第110話:ルシュ、がんばる!!!!
店内に明かりは無く、天井から柔らかく光がさして店内を薄く照らし出していた。
私は店内を見渡す。最初はあまり良く見えなかったが、目が慣れてきて徐々に店内の様子が分かってきた。
店内にも蔦で覆われた部分があり、それが目を引く。自分と同じくらいの背の比較的低めの棚がびっしりと並んでいる。

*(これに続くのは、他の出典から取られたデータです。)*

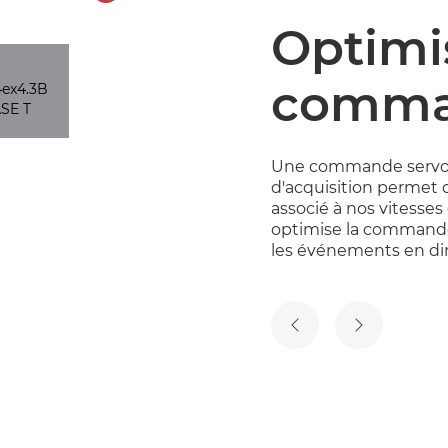
Optimi
comma
Une commande servo p
d'acquisition permet d
associé à nos vitesse
optimise la commande 
les événements en dir
DIAPOSITIVE PRÉCÉ
DIAPOSITIV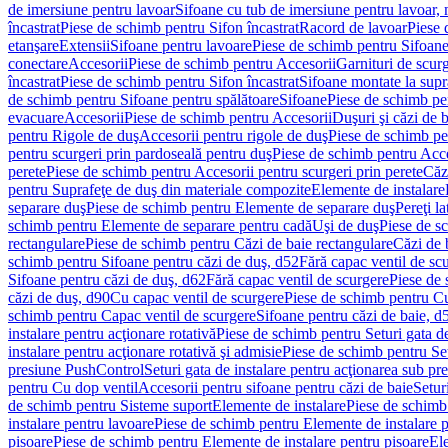
de imersiune pentru lavoar
Sifoane cu tub de imersiune pentru lavoar,
încastrat
Piese de schimb pentru Sifon încastrat
Racord de lavoar
Piese 
etanşare
Extensii
Sifoane pentru lavoare
Piese de schimb pentru Sifoane
conectare
Accesorii
Piese de schimb pentru Accesorii
Garnituri de scur
încastrat
Piese de schimb pentru Sifon încastrat
Sifoane montate la supr
de schimb pentru Sifoane pentru spălătoare
Sifoane
Piese de schimb pe
evacuare
Accesorii
Piese de schimb pentru Accesorii
Duşuri şi căzi de 
pentru Rigole de duş
Accesorii pentru rigole de duş
Piese de schimb pe
pentru scurgeri prin pardoseală pentru duş
Piese de schimb pentru Acce
perete
Piese de schimb pentru Accesorii pentru scurgeri prin perete
Căz
pentru Suprafeţe de duş din materiale compozite
Elemente de instalare
separare duş
Piese de schimb pentru Elemente de separare duş
Pereţi l
schimb pentru Elemente de separare pentru cadă
Uşi de duş
Piese de s
rectangulare
Piese de schimb pentru Căzi de baie rectangulare
Căzi de 
schimb pentru Sifoane pentru căzi de duş, d52
Fără capac ventil de sc
Sifoane pentru căzi de duş, d62
Fără capac ventil de scurgere
Piese de 
căzi de duş, d90
Cu capac ventil de scurgere
Piese de schimb pentru Cu
schimb pentru Capac ventil de scurgere
Sifoane pentru căzi de baie, d
instalare pentru acţionare rotativă
Piese de schimb pentru Seturi gata de
instalare pentru acţionare rotativă şi admisie
Piese de schimb pentru Setu
presiune PushControl
Seturi gata de instalare pentru acţionarea sub p
pentru Cu dop ventil
Accesorii pentru sifoane pentru căzi de baie
Setur
de schimb pentru Sisteme suport
Elemente de instalare
Piese de schimb
instalare pentru lavoare
Piese de schimb pentru Elemente de instalare p
pisoare
Piese de schimb pentru Elemente de instalare pentru pisoare
Ele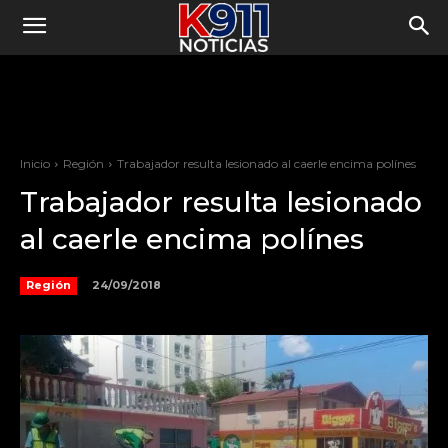
Inicio
Región
Trabajador resulta lesionado al caerle encima polínes
Trabajador resulta lesionado
al caerle encima polínes
24/09/2018
Región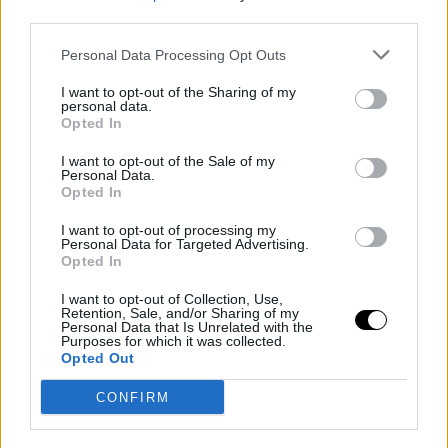
third parties.
σώματος και όχι τις ταμπέλες.
Personal Data Processing Opt Outs
I want to opt-out of the Sharing of my
personal data.
Opted In
I want to opt-out of the Sale of my
Personal Data.
Opted In
I want to opt-out of processing my
Personal Data for Targeted Advertising.
Opted In
I want to opt-out of Collection, Use,
Retention, Sale, and/or Sharing of my
Το σεξ δεν είναι σαν την πίτσα
που όταν δεν σας αρέσει η
Personal Data that Is Unrelated with the
Purposes for which it was collected.
πιπεριά για παράδειγμα, μπορείτε να τη βγάλετε και να
Opted Out
συνεχίσετε να απολαμβάνετε το κομμάτι σας. Και κυρίως, το
CONFIRM
κακό σεξ δεν είναι καλύτερο από το καθόλου σεξ και ειδικά για
τις γυναίκες που ένα κακό σεξ σημαίνει πως δεν σας έφυγε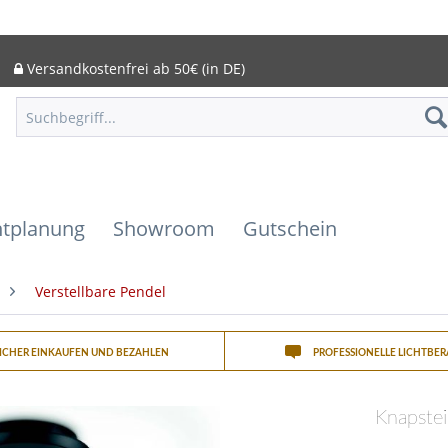
Versandkostenfrei ab 50€ (in DE)
htplanung
Showroom
Gutschein
Verstellbare Pendel
SICHER EINKAUFEN UND BEZAHLEN
PROFESSIONELLE LICHTBE
Knapste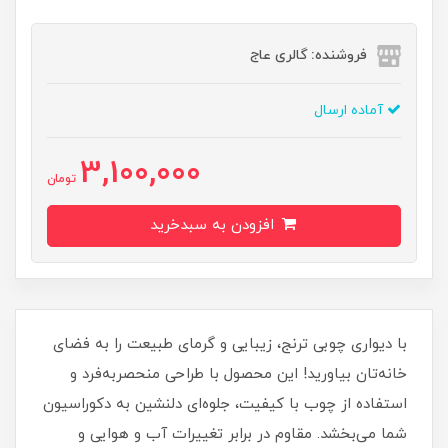
فروشنده: گالری عاج
آماده ارسال
3,100,000
تومان
افزودن به سبدخرید
با دیواری چوبی ترنج، زیبایی و گرمای طبیعت را به فضای
خانه‌تان بیاورید! این محصول با طراحی منحصر‌به‌فرد و
استفاده از چوب با کیفیت، جلوه‌ای دلنشین به دکوراسیون
شما می‌بخشد. مقاوم در برابر تغییرات آب و هوایی و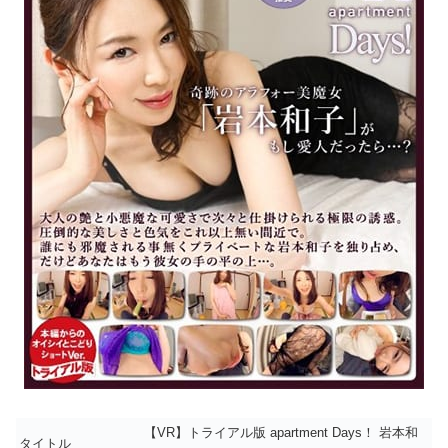
【VR】トライアル版 apartment Days！ 岩本和
タイトル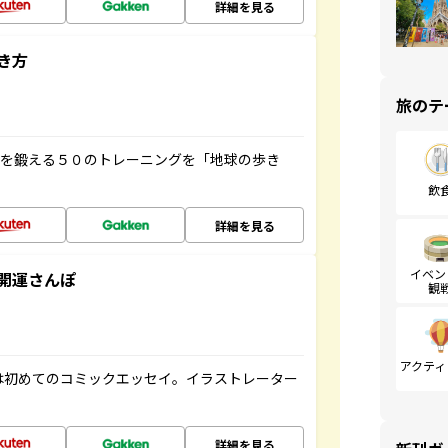
詳細を見る
き方
旅のテ
脳を鍛える５０のトレーニングを「地球の歩き
飲
詳細を見る
イベン
開運さんぽ
観
アクティ
は初めてのコミックエッセイ。イラストレーター
詳細を見る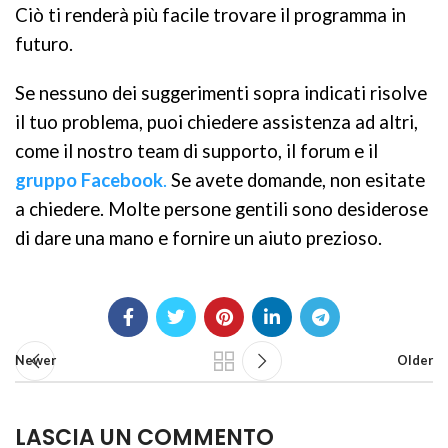
Ciò ti renderà più facile trovare il programma in
futuro.
Se nessuno dei suggerimenti sopra indicati risolve
il tuo problema, puoi chiedere assistenza ad altri,
come il nostro team di supporto, il forum e il
gruppo Facebook
.
Se avete domande, non esitate
a chiedere. Molte persone gentili sono desiderose
di dare una mano e fornire un aiuto prezioso.
Newer
Older
LASCIA UN COMMENTO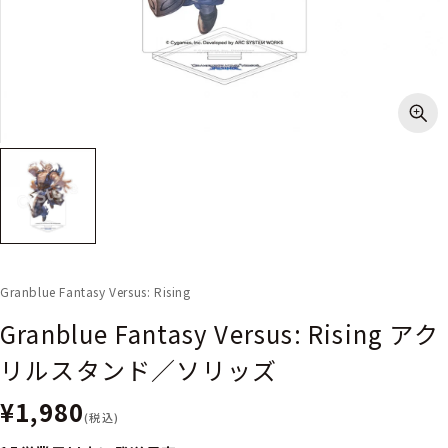
Granblue Fantasy Versus: Rising
Granblue Fantasy Versus: Rising アク
リルスタンド／ソリッズ
¥1,980
(税込)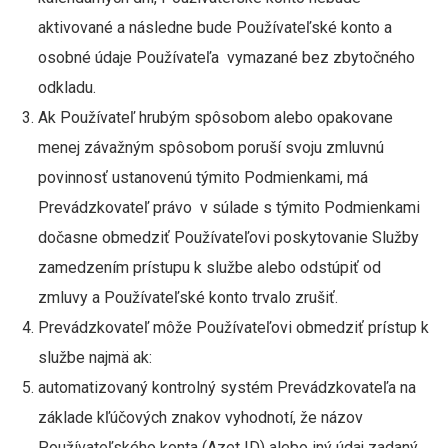
aktivované a následne bude Používateľské konto a
osobné údaje Používateľa vymazané bez zbytočného
odkladu.
Ak Používateľ hrubým spôsobom alebo opakovane
menej závažným spôsobom poruší svoju zmluvnú
povinnosť ustanovenú týmito Podmienkami, má
Prevádzkovateľ právo v súlade s týmito Podmienkami
dočasne obmedziť Používateľovi poskytovanie Služby
zamedzením prístupu k službe alebo odstúpiť od
zmluvy a Používateľské konto trvalo zrušiť.
Prevádzkovateľ môže Používateľovi obmedziť prístup k
službe najmä ak:
automatizovaný kontrolný systém Prevádzkovateľa na
základe kľúčových znakov vyhodnotí, že názov
Používateľského konta (Azet ID) alebo iný údaj zadaný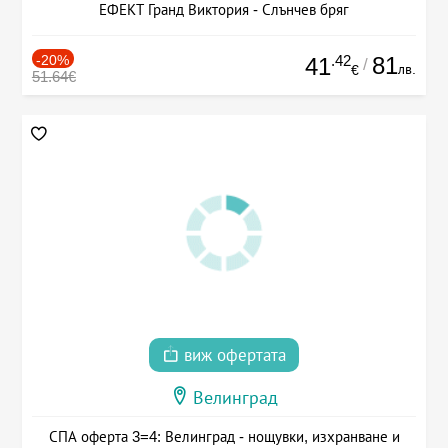
ЕФЕКТ Гранд Виктория - Слънчев бряг
-20%
.42
81
41
/
лв.
€
51.64€
виж офертата
Велинград
СПА оферта 3=4: Велинград - нощувки, изхранване и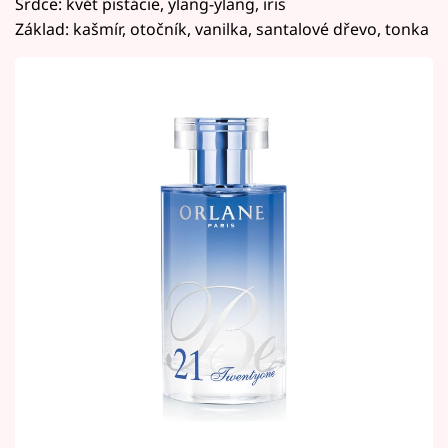
Srdce: květ pistácie, ylang-ylang, iris
Základ: kašmír, otočník, vanilka, santalové dřevo, tonka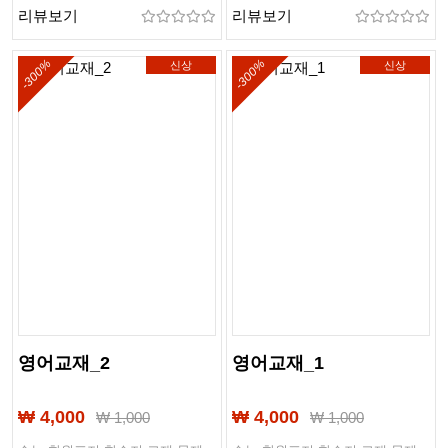
리뷰보기
리뷰보기
-300%
-300%
신상
신상
영어교재_2
영어교재_1
₩ 4,000
₩ 4,000
₩
1,000
₩
1,000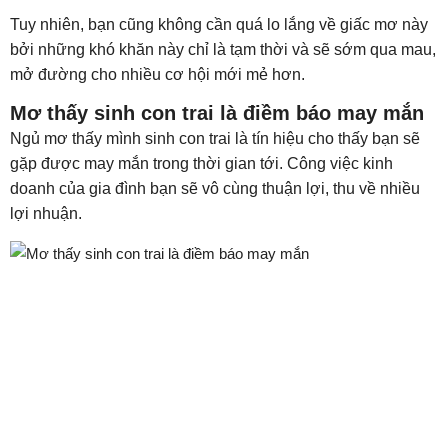
Tuy nhiên, bạn cũng không cần quá lo lắng về giấc mơ này
bởi những khó khăn này chỉ là tạm thời và sẽ sớm qua mau,
mở đường cho nhiều cơ hội mới mẻ hơn.
Mơ thấy sinh con trai là điềm báo may mắn
Ngủ mơ thấy mình sinh con trai là tín hiệu cho thấy bạn sẽ
gặp được may mắn trong thời gian tới. Công việc kinh
doanh của gia đình bạn sẽ vô cùng thuận lợi, thu về nhiều
lợi nhuận.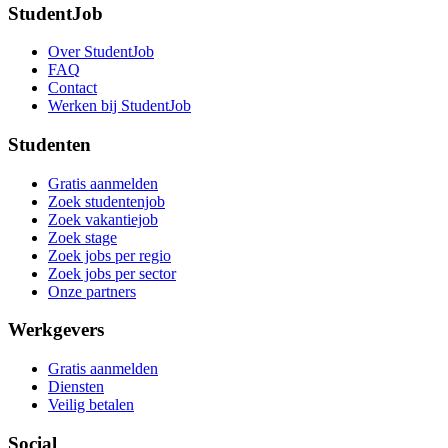
StudentJob
Over StudentJob
FAQ
Contact
Werken bij StudentJob
Studenten
Gratis aanmelden
Zoek studentenjob
Zoek vakantiejob
Zoek stage
Zoek jobs per regio
Zoek jobs per sector
Onze partners
Werkgevers
Gratis aanmelden
Diensten
Veilig betalen
Social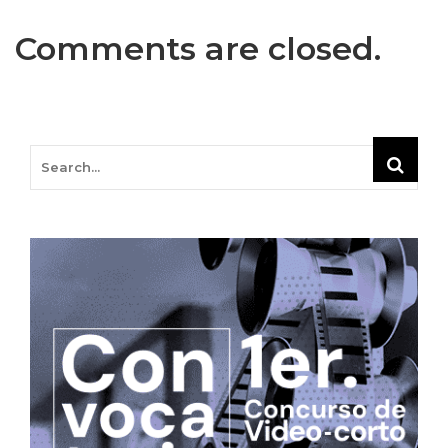
Comments are closed.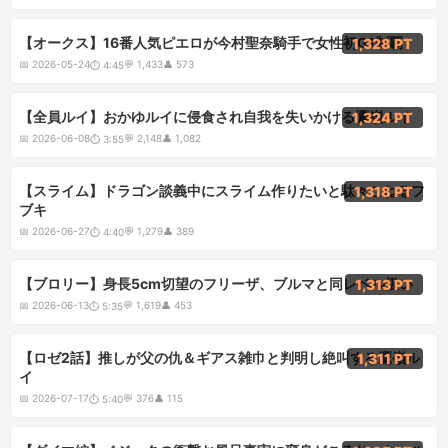
4:45
【オークス】16番人気ピエロが今村聖奈騎手で女性初G1制覇
1,328 PT
📅
2026-05-24
💬
1,433
👤
573
⏱
4:45
3:55
【全員ルイ】おかゆルイに侵食され自我を失いかける鷹嶺ルイ
1,324 PT
📅
2026-06-08
💬
2,148
👤
1,082
⏱
3:55
4:40
【スライム】ドラゴン談義中にスライム作りたいと駄々こねるフ
1,318 PT
ブキ
📅
2026-06-27
💬
1,279
👤
389
⏱
4:40
5:35
【ブロリー】身長5cm切望のフリーザ、ブルマと同レベル扱い
1,313 PT
📅
2026-06-13
💬
1,619
👤
453
⏱
5:35
5:40
【ロゼ2話】推しが父の仇＆ギアス雑巾と判明し絶叫する鷹嶺ル
1,311 PT
イ
📅
2026-07-17
💬
376
👤
115
⏱
5:40
4:30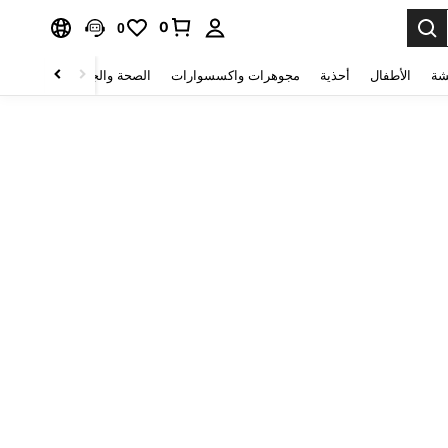
0
0
شة
الأطفال
أحذية
مجوهرات واكسسوارات
الصحة والجمال
منسوجات 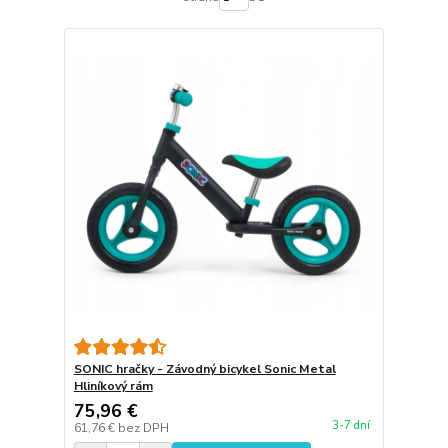
SONIC hračky - Závodný bicykel Sonic Metal
Hliníkový rám
75,96 €
3-7 dní
61,76 €
bez DPH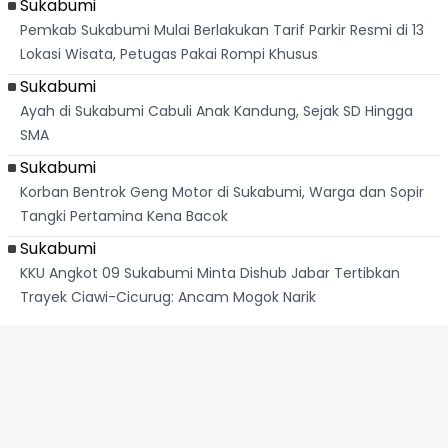
Sukabumi
Pemkab Sukabumi Mulai Berlakukan Tarif Parkir Resmi di 13
Lokasi Wisata, Petugas Pakai Rompi Khusus
Sukabumi
Ayah di Sukabumi Cabuli Anak Kandung, Sejak SD Hingga
SMA
Sukabumi
Korban Bentrok Geng Motor di Sukabumi, Warga dan Sopir
Tangki Pertamina Kena Bacok
Sukabumi
KKU Angkot 09 Sukabumi Minta Dishub Jabar Tertibkan
Trayek Ciawi-Cicurug: Ancam Mogok Narik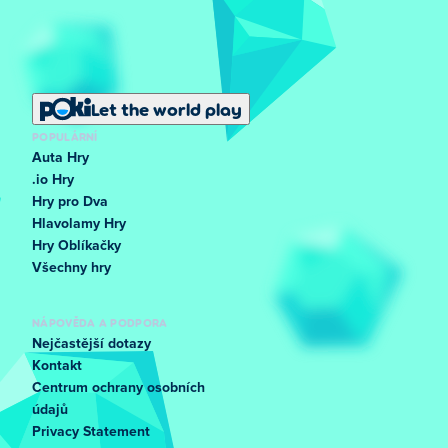
Let the world play
POPULÁRNÍ
Auta Hry
.io Hry
Hry pro Dva
Hlavolamy Hry
Hry Oblíkačky
Všechny hry
NÁPOVĚDA A PODPORA
Nejčastější dotazy
Kontakt
Centrum ochrany osobních
údajů
Privacy Statement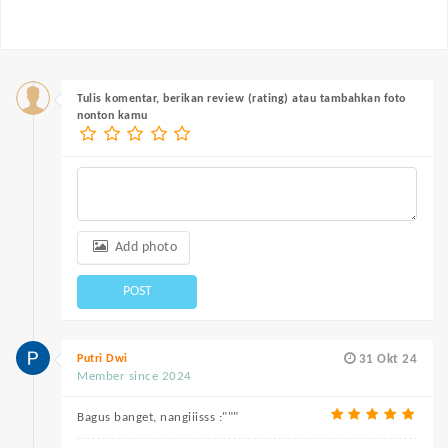
Tulis komentar, berikan review (rating) atau tambahkan foto
nonton kamu
Add photo
POST
Putri Dwi
31 Okt 24
Member since 2024
Bagus banget, nangiiisss :"""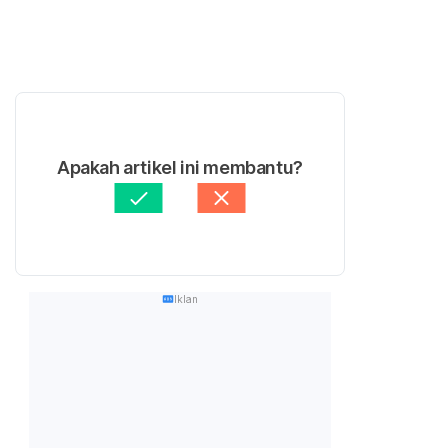
Apakah artikel ini membantu?
Iklan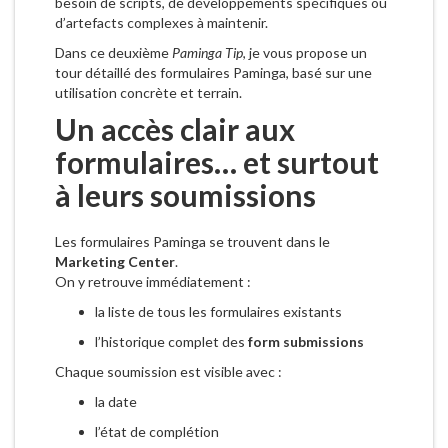
besoin de scripts, de développements spécifiques ou
d’artefacts complexes à maintenir.
Dans ce deuxième
Paminga Tip
, je vous propose un
tour détaillé des formulaires Paminga, basé sur une
utilisation concrète et terrain.
Un accès clair aux
formulaires… et surtout
à leurs soumissions
Les formulaires Paminga se trouvent dans le
Marketing Center
.
On y retrouve immédiatement :
la liste de tous les formulaires existants
l’historique complet des
form submissions
Chaque soumission est visible avec :
la date
l’état de complétion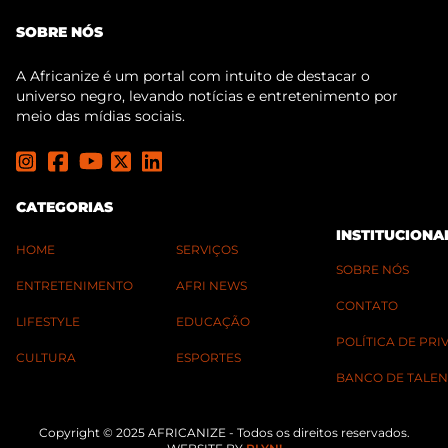
SOBRE NÓS
A Africanize é um portal com intuito de destacar o
universo negro, levando notícias e entretenimento por
meio das mídias sociais.
CATEGORIAS
INSTITUCIONA
HOME
SERVIÇOS
SOBRE NÓS
ENTRETENIMENTO
AFRI NEWS
CONTATO
LIFESTYLE
EDUCAÇÃO
POLÍTICA DE PR
CULTURA
ESPORTES
BANCO DE TALEN
Copyright © 2025 AFRICANIZE - Todos os direitos reservados.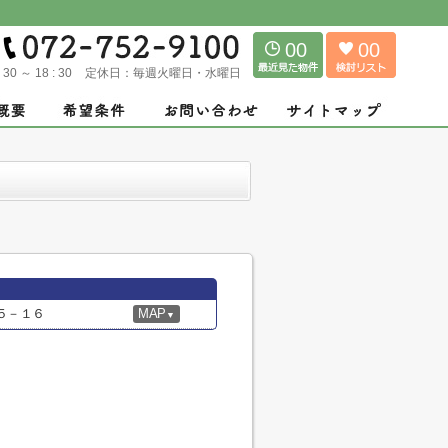
00
00
: 30 ～ 18 : 30
定休日：
毎週火曜日・水曜日
５－１６
MAP
▼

棚にはそれぞれ薬が並び、品ぞろえはそれなりに豊富なように思える。
普通の薬屋とは違う雰囲気だけど、だからこそ他の店に無いものがあるかも知れない。
私とチティルはまっすぐにカウンターへと向かった。
「おやおや、お客さんかね」
カウンターの奥から声がしてから、影が出てくる。
薄暗く照らし出されたその姿は、私よりも小さなコボルトの老婆だった。
「お客さんが来るとは珍しいねえ」
コボルトの老婆がふぇっふぇと笑いながら口を開く。
この人物が店主なのだろう。
「お店やっててその言葉で良いのかな……?」
チティルが少し呆れた様子で口を開く。
私はカウンター越しに店主を見て言った。
「テール熱の薬を探してるの、薬がないなら材料のサキスの種と、リチーの粉末が欲しいの」
私の言葉を聞いて、店主が隣にある棚を調べ始める。
「テール熱の薬か材料ねえ……扱ってた事もあったんだけど……」
扱ってた事があったなら、あるかも知れない……!
私は少しだけ期待を抱く。
店主はしばらく棚を調べ、カウンターに戻る。
「薬は無かったねえ……、リチーの粉末ならあるよ」
「おお、やったね!」
私とチティルは目を合わせて喜ぶ。
材料が全部揃った訳じゃないけど、これで後は一つだけ。
「サキスの種は、今は切らしてるのぉ……すまないねぇ」
店主の言葉にチティルが反応する。
「ねえおばあちゃん、サキスの種ってこの辺りに採れる場所はある?」
チティルの言葉に店主は後ろにある本棚から一冊本を取ってきて開く。
そして種の絵が描かれているページを開いた。
「人族の薬用の素材だからこの辺りじゃあまり情報が無くてねぇ……
マーテン付近だと……北西にあるツィエンの丘で採取できるみたいだねえ……」
採れる場所があるんだ……!希望が湧いてきた。
対照的にチティルが翼を自分の顔に当てて少し困った表情をする。
「ツィエンの丘かあ……あそこ結構ヤバい魔獣いるんだよねえ……」
「もし行くのなら気を付けてお行きよ」
……
リチーの粉末を購入して薬屋から出てきた。
「ルシュちゃん、どうする?見込みはあんまりないけど雑貨屋含めて探してみる?」
チティルが私に話しかけてくる。
私は次はどうするか決めていた。
「私、ツィエンの丘に行く!」
危険な魔獣がいると言われた。
でも今日一日走り回って分かった事がある。
街の中を探してもサキスの種は手に入らない。
それなら、自分で採りに行くしかない。ヨウヘイが待っている。